Graphene-based nanomedicine enables targeted cancer treatment at molecular level

"Three" kinds of regalia such as crown, orb, and sward are often necessary to be a high king for conquering the world. For fighting off cancerous diseases, what do we need? This "triple" chemical modified nanomaterial might be save the patient.

Cancer is a leading cause of death worldwide. Under this situation, a successful tumor selective drug targeting and minimized toxicity of cancer drug are urgently necessary.

Scientists from Japan Advanced Institute of Science and Technology (JAIST) and Centre national de la recherche scientifique (CNRS), and their colleagues have developed a type of nanomedicine based on multi-functional graphene that allows for targeted cancer treatment at molecular level.

Single molecular sheet graphene is a promising carbon nanomaterial for various fundamental and practical applications in the next decade because of its excellent physico-chemical features.

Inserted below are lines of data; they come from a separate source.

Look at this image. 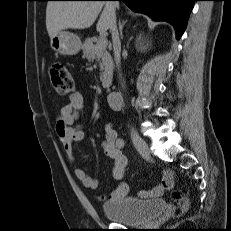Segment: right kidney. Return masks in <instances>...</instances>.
Here are the masks:
<instances>
[{"label": "right kidney", "mask_w": 231, "mask_h": 231, "mask_svg": "<svg viewBox=\"0 0 231 231\" xmlns=\"http://www.w3.org/2000/svg\"><path fill=\"white\" fill-rule=\"evenodd\" d=\"M140 40H141V36H139V38L137 40L136 47L141 51H145L147 48H146V46H143V43H141Z\"/></svg>", "instance_id": "1"}]
</instances>
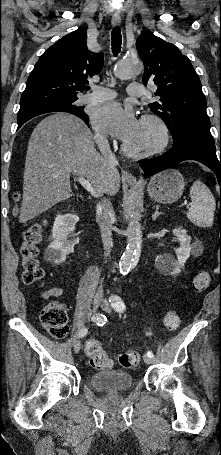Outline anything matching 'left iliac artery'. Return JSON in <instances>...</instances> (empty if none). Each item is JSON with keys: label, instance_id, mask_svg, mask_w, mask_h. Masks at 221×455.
<instances>
[{"label": "left iliac artery", "instance_id": "44dca946", "mask_svg": "<svg viewBox=\"0 0 221 455\" xmlns=\"http://www.w3.org/2000/svg\"><path fill=\"white\" fill-rule=\"evenodd\" d=\"M109 301L111 303L112 308L117 312H123L126 308L123 300L118 295H112ZM147 355L151 358L154 357L152 351H148Z\"/></svg>", "mask_w": 221, "mask_h": 455}]
</instances>
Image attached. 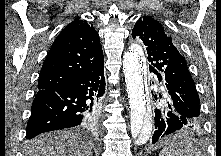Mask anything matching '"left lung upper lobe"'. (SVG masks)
Instances as JSON below:
<instances>
[{
  "label": "left lung upper lobe",
  "mask_w": 221,
  "mask_h": 156,
  "mask_svg": "<svg viewBox=\"0 0 221 156\" xmlns=\"http://www.w3.org/2000/svg\"><path fill=\"white\" fill-rule=\"evenodd\" d=\"M132 37H139L145 44L150 71H157L163 76L166 92L173 104L184 114L201 120L194 81L173 38L152 17L140 18L132 30Z\"/></svg>",
  "instance_id": "1"
}]
</instances>
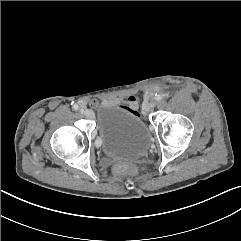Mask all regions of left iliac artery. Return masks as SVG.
Here are the masks:
<instances>
[{
  "label": "left iliac artery",
  "mask_w": 241,
  "mask_h": 241,
  "mask_svg": "<svg viewBox=\"0 0 241 241\" xmlns=\"http://www.w3.org/2000/svg\"><path fill=\"white\" fill-rule=\"evenodd\" d=\"M156 100L157 101H161L162 100V96L161 95H156Z\"/></svg>",
  "instance_id": "obj_1"
}]
</instances>
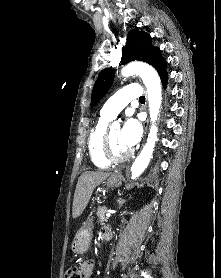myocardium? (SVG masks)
Here are the masks:
<instances>
[{"mask_svg": "<svg viewBox=\"0 0 221 278\" xmlns=\"http://www.w3.org/2000/svg\"><path fill=\"white\" fill-rule=\"evenodd\" d=\"M101 152L105 160L109 163H122L129 160L133 155L132 150H129L122 156L114 155L111 148L110 130H106L103 135Z\"/></svg>", "mask_w": 221, "mask_h": 278, "instance_id": "1", "label": "myocardium"}]
</instances>
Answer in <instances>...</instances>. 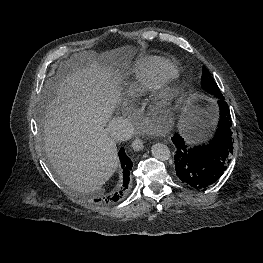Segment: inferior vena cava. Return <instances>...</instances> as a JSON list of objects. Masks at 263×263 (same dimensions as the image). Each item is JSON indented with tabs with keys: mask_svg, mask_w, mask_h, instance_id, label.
Wrapping results in <instances>:
<instances>
[{
	"mask_svg": "<svg viewBox=\"0 0 263 263\" xmlns=\"http://www.w3.org/2000/svg\"><path fill=\"white\" fill-rule=\"evenodd\" d=\"M106 131L115 141H126L132 137L134 127L128 119L116 117L108 122Z\"/></svg>",
	"mask_w": 263,
	"mask_h": 263,
	"instance_id": "1",
	"label": "inferior vena cava"
}]
</instances>
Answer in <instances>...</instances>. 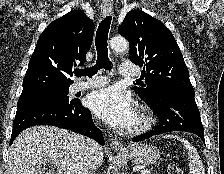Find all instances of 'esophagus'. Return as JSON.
<instances>
[{"label": "esophagus", "instance_id": "1", "mask_svg": "<svg viewBox=\"0 0 224 174\" xmlns=\"http://www.w3.org/2000/svg\"><path fill=\"white\" fill-rule=\"evenodd\" d=\"M101 8H102L104 15H108L112 11L113 4L110 0H102ZM110 148H112L114 150H122L123 144L119 139L113 138L110 142Z\"/></svg>", "mask_w": 224, "mask_h": 174}]
</instances>
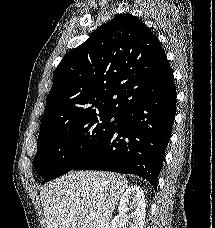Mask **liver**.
<instances>
[{"label": "liver", "mask_w": 215, "mask_h": 228, "mask_svg": "<svg viewBox=\"0 0 215 228\" xmlns=\"http://www.w3.org/2000/svg\"><path fill=\"white\" fill-rule=\"evenodd\" d=\"M129 182L114 172H68L43 186L46 228H109Z\"/></svg>", "instance_id": "6515ba94"}]
</instances>
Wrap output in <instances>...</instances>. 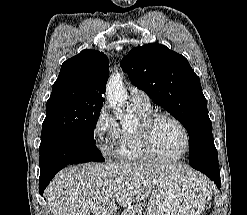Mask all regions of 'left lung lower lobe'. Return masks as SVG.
<instances>
[{
    "mask_svg": "<svg viewBox=\"0 0 247 215\" xmlns=\"http://www.w3.org/2000/svg\"><path fill=\"white\" fill-rule=\"evenodd\" d=\"M190 165L207 175L220 188V170L218 167V155L214 143L204 141L190 150Z\"/></svg>",
    "mask_w": 247,
    "mask_h": 215,
    "instance_id": "obj_1",
    "label": "left lung lower lobe"
}]
</instances>
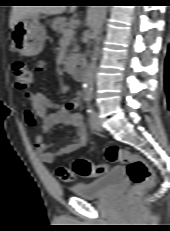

Graphene has been also known to have a good biocompatibility and biodegradability, thus leading to explore this nanocarbon as drug delivery carrier.

However, it is not easy to modify a lot of individual functional molecules onto a graphene nano-sheet at the same time for its biomedical applications.

Developed by Prof. Eijiro Miyako from JAIST (Nomi, Japan), Dr. Alberto Bianco from CNRS (Strasbourg, France), and their international teams, the multi-functional graphene as a drug delivery carrier are successfully synthesized with "three" type of molecules such as near-infrared (NIR) fluorescent probe (indocyanine green; ICG), tumor targeting molecule (Folic acid: FA), and anticancer drug (doxorubicin; Dox) by a covalent chemical modification technique.

ICG (green color part in the picture) was chosen as fluorophore to follow the uptake and to track the material inside the cells. FA (blue) was covalently bound through a polyethylene glycol (pink) linked to graphene, to specifically target the cancer cells, and Dox (red) was used as anticancer drug.

Aside from testing the therapeutic abilities to eliminate cancer cells in a culture dish, the team found that the unique properties of this multi-functional graphene showed an enhanced anticancer activity with excellent cancer targeting effect.

This would open the doors to future biomedical applications of this type of material. The team plans to continue exploring multi-functional graphene towards the cancer therapy using murine animal model.